Dataset entries:
+ + + + +
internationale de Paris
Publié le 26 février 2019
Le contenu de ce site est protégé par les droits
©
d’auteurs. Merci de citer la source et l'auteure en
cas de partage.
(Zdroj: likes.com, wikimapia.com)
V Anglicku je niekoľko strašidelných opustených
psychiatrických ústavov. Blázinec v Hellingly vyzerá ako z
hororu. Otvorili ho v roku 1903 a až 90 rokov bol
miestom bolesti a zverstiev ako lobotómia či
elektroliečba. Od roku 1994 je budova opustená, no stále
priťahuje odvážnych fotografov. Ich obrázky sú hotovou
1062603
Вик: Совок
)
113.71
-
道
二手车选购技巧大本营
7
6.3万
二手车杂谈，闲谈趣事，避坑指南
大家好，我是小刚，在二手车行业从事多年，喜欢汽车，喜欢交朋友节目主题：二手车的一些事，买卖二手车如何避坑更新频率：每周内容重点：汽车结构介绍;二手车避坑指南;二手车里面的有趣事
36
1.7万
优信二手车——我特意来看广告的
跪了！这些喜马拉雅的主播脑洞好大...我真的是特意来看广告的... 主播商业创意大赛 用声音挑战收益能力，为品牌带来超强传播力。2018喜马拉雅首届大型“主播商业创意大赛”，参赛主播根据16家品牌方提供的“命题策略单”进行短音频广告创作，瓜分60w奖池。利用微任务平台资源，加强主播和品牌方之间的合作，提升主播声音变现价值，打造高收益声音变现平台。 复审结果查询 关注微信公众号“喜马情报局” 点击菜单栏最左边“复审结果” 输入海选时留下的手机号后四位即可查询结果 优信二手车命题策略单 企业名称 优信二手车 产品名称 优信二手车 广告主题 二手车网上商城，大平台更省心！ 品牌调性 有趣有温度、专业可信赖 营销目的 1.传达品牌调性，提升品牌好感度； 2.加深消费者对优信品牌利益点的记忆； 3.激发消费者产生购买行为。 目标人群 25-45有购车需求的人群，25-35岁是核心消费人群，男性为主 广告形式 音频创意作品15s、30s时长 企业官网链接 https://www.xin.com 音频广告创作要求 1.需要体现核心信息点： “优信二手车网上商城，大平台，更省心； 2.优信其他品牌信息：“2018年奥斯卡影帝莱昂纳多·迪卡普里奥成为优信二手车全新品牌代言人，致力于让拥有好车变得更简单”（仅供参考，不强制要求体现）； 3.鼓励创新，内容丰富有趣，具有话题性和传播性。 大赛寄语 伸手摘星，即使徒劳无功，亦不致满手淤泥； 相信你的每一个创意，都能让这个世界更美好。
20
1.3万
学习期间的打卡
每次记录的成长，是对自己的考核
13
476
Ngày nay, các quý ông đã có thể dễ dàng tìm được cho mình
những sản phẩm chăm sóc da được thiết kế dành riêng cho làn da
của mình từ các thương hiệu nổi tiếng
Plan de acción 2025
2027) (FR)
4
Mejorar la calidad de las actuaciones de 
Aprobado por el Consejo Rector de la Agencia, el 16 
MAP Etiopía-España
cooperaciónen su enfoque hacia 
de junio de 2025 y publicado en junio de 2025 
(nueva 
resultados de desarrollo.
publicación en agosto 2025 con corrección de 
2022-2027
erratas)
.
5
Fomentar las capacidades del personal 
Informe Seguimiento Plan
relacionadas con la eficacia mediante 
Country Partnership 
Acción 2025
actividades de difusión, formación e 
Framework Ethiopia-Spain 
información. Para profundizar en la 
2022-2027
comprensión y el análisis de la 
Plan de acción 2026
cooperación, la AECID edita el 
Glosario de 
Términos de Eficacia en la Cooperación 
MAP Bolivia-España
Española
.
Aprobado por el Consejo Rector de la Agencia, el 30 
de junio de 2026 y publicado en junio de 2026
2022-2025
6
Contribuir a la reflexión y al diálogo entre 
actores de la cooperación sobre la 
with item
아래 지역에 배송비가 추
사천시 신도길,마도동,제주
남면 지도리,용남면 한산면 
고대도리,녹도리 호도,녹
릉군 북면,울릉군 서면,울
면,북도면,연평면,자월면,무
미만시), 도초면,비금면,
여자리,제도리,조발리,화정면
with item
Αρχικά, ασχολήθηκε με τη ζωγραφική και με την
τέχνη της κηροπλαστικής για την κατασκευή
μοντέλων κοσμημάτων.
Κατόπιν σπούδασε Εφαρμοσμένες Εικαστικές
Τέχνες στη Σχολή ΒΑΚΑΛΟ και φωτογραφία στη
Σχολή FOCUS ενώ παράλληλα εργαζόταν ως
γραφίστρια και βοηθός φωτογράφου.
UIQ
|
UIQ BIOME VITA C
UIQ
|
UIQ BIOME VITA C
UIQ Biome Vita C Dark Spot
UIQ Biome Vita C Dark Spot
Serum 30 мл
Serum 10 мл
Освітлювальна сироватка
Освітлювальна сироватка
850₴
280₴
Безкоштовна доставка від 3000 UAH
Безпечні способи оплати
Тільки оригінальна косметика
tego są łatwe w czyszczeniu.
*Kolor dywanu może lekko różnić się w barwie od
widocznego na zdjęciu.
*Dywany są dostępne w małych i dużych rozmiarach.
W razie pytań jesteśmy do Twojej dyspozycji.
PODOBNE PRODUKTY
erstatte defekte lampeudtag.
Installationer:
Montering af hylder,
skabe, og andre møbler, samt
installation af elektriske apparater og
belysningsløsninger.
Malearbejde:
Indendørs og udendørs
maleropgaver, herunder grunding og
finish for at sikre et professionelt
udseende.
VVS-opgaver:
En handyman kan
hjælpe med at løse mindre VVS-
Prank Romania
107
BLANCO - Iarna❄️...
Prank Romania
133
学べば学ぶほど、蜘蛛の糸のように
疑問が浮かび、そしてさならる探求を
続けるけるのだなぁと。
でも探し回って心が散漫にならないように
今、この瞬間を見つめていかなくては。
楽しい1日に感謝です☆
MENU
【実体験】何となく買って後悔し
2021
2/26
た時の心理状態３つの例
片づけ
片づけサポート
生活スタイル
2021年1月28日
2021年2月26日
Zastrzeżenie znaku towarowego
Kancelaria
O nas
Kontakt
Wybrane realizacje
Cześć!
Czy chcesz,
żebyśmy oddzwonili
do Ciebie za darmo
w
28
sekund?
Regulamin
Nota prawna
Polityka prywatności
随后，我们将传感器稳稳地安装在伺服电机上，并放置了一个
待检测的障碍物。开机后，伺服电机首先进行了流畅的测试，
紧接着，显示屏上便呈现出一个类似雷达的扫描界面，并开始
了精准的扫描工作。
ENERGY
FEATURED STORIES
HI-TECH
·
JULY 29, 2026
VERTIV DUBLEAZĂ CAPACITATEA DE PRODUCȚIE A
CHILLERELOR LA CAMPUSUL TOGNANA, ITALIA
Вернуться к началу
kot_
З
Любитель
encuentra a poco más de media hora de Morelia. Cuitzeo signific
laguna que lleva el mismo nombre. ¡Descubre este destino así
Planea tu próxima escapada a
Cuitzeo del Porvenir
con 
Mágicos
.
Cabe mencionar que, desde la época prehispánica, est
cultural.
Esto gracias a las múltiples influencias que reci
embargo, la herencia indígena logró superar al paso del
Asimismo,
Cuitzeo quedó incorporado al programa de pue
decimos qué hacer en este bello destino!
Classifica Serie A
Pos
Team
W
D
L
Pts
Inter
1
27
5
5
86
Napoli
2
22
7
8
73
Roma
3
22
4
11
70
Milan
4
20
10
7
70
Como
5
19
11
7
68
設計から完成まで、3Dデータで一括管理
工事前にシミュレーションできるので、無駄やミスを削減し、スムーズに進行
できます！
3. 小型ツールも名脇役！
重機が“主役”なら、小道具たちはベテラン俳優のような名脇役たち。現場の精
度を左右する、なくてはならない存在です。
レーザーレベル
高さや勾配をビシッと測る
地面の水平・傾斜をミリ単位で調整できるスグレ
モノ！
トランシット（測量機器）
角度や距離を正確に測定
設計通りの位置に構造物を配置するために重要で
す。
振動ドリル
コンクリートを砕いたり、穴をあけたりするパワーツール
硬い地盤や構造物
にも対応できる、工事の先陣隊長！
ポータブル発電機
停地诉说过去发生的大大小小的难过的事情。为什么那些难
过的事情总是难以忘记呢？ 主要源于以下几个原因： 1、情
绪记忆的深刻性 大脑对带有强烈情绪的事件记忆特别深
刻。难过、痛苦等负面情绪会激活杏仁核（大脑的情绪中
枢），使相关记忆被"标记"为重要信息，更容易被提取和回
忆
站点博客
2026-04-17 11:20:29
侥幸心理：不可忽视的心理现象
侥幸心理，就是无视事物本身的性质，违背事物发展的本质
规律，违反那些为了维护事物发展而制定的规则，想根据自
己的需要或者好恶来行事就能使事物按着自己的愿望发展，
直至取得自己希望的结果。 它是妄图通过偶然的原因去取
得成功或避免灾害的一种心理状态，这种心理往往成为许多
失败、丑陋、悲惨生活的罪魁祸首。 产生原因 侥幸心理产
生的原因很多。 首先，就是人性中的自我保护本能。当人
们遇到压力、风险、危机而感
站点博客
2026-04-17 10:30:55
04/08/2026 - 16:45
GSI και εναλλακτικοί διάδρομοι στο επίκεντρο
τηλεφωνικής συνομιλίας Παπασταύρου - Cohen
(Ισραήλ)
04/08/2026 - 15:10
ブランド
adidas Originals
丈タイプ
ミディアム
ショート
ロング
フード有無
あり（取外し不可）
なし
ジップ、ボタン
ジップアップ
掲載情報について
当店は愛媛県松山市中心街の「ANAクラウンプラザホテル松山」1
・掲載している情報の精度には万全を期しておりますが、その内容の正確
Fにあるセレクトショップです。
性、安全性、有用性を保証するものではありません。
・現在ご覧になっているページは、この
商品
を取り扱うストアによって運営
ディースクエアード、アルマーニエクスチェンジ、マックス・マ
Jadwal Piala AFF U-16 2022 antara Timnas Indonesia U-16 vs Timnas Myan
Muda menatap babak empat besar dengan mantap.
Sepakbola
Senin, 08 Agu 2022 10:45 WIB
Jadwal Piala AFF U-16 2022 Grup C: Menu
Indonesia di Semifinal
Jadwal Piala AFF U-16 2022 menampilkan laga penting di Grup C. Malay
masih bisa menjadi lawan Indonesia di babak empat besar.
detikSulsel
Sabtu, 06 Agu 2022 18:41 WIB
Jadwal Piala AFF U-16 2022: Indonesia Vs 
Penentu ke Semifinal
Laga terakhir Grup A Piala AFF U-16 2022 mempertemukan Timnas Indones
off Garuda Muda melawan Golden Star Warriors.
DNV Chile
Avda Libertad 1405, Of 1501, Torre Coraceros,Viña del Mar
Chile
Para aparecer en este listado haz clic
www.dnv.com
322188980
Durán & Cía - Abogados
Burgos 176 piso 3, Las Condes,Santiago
+ + + + +
* TASK STATEMENT
From the records above, copy only the lines starting with the line that holds "actividades de difusión, formación e" and going on through the line that holds "아래 지역에 배송비가 추", exactly as written.

* EXERCISE RESPONSE
actividades de difusión, formación e 
Framework Ethiopia-Spain 
información. Para profundizar en la 
2022-2027
comprensión y el análisis de la 
Plan de acción 2026
cooperación, la AECID edita el 
Glosario de 
Términos de Eficacia en la Cooperación 
MAP Bolivia-España
Española
.
Aprobado por el Consejo Rector de la Agencia, el 30 
de junio de 2026 y publicado en junio de 2026
2022-2025
6
Contribuir a la reflexión y al diálogo entre 
actores de la cooperación sobre la 
with item
아래 지역에 배송비가 추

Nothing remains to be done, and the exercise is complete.